Los planetas fríos
Sebald, los comienzos

Por Lucas Brito Sánchez
Caminé dieciséis cuadras en línea recta y pensé mucho en Sebald. Del centro de Resistencia a casa me crucé con perros de distintos tamaños y colores. Uno me salió al paso y el dueño lo frenó: “¡Callate, andá para adentro!”.
La arquitectura de Los anillos de Saturno (1995) es monstruosa. El caso de este escritor es extremo. Pertenece a una nación de gente dedicada. Virtuosos con el lenguaje hay muchos en Alemania, pero no leí a ninguno con este estilo. No se puede negar que tiene un don y lo sabe usar. Se asemeja a un compositor clásico: comienza con tonos bajos y va creciendo, sube y se instala en lo alto; repica, aletea, para luego bajar y volver a subir. El tipo es su propia orquesta.

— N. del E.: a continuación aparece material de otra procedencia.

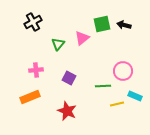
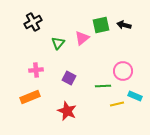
green square: moved 1 px left, 1 px down
green triangle: moved 1 px up
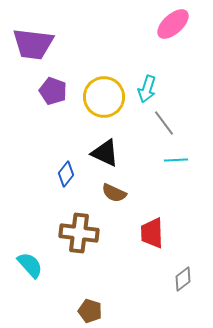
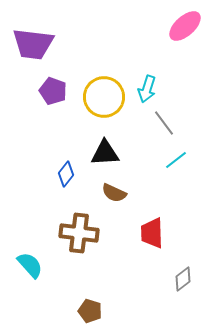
pink ellipse: moved 12 px right, 2 px down
black triangle: rotated 28 degrees counterclockwise
cyan line: rotated 35 degrees counterclockwise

Sebald maneja a la perfección la técnica del collage. Cose párrafos con procedimientos simples y resultados impecables. Dice: “Este oscurecimiento me recordó que hacía unos meses había recortado un artículo…”; “Todo esto me recordaba la historia de San Marcos Evangelista sobre la región de los gerasenos…”. O este: “Sin concederle importancia, igual que una vez que, como prueba de valor, me tumbé sobre el tejado…”.
No concebía la escritura sin imagen. Todos sus libros tienen fotos o facsímiles. Algunas de esas fotos son realmente tétricas: casas que parecen embrujadas, gente detenida en el tiempo, fosas comunes.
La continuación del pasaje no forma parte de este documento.